La directrice Afrique du Service européen d'action extérieure s'est réjouie du déroulement du sommet organisé à Luanda, en novembre dernier, par l'Union africaine et l'Union européenne.
"Plus de 80 pays y ont pris part, ce qui représente plus de 40 % des votes aux Nations unies. Nous avons parlé de trois grands axes : la paix et la prospérité, la mobilité et l'économie. Concernant l'économie, notre objectif principal est d'attirer le secteur privé européen vers des pays comme le Sénégal. Notre objectif, c'est aussi la création d'emplois", a-t-elle souligné.

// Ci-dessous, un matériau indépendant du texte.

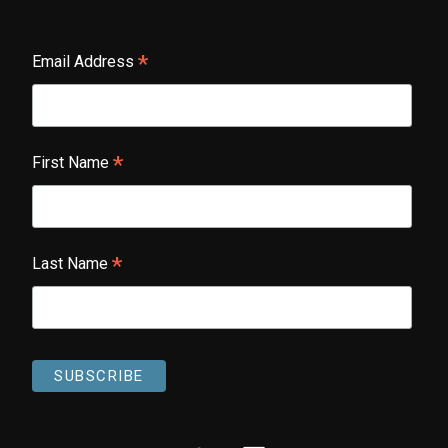
*
Email Address
*
First Name
*
Last Name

"Nous sommes conscients de toute la richesse de l'Afrique en termes d'énergies renouvelables, de démographie, etc. Nous voulons travailler avec elle, au bénéfice des deux parties", a assuré Patricia Llombart Cussac, ajoutant : "Nous sommes dans une démarche d'accroissement de notre partenariat [...] Un partenariat [...] mutuellement bénéfique."
Elle a relevé la "régression démocratique" qui sévit dans plusieurs régions du monde. "Nous observons tous une certaine régression démocratique. Le nombre de pays démocratiques s'est réduit, celui des pays ayant des processus électoraux transparents et libres s'est réduit également [...] Nous ne sommes pas dans les meilleurs moments démocratiques de la planète. Cela nous préoccupe."
"C'est pour ça que nous travaillons de plus en plus aussi avec des pays comme le Sénégal", a-t-elle dit, saluant le "fort attachement" du Sénégal "aux principes démocratiques".